The rebel peers asked the Government to insert the smart ban amendment. Ministers ‘refused to compromise’ and so the rebels talked the Bill down and stopped it. The decision follows sustained coverage of the issue by the Mail.
It means the Bill can only pass if the Government allocates additional Parliamentary time – something the Department for Environment, Food and Rural Affairs, or Defra, has failed to commit to.

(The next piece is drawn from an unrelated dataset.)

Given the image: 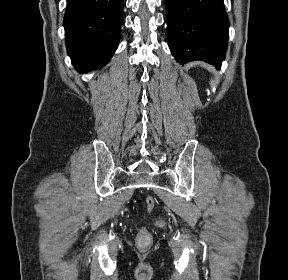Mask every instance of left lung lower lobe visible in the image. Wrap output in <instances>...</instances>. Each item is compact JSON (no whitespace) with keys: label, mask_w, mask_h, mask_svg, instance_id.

Wildlife experts attacked the Government for the missed opportunity to address the horrors of big game hunting.
Amy Dickman, professor of wildlife conservation at Oxford University, said: ‘It’s shameful that the Government would rather this Bill fails than compromise and accept an amendment which their own advisers supported, as well as over 150 conservation experts.
‘The Government seems to have been heavily influenced by fundamentalist animal rights activists throughout this entire process.’
The High Commissioners of five African nations which are home to most of the endangered animals thanked the rebel peers for listening to their concerns.
A joint statement from Botswana, Namibia, South Africa, Zambia and Zimbabwe said: ‘We are grateful to the peers who presented well-researched arguments, based on scientific evidence, in support of our regional position.’
In March, Lineker was told to stick to football after signing a letter to The Times along with other celebrities backing a blanket ban.
He said that it would be ‘a crushing blow to democracy’ if not enough MPs turned up to pass the measure. His fellow signatories included Richard Curtis, Dame Joanna Lumley and Liam Gallagher.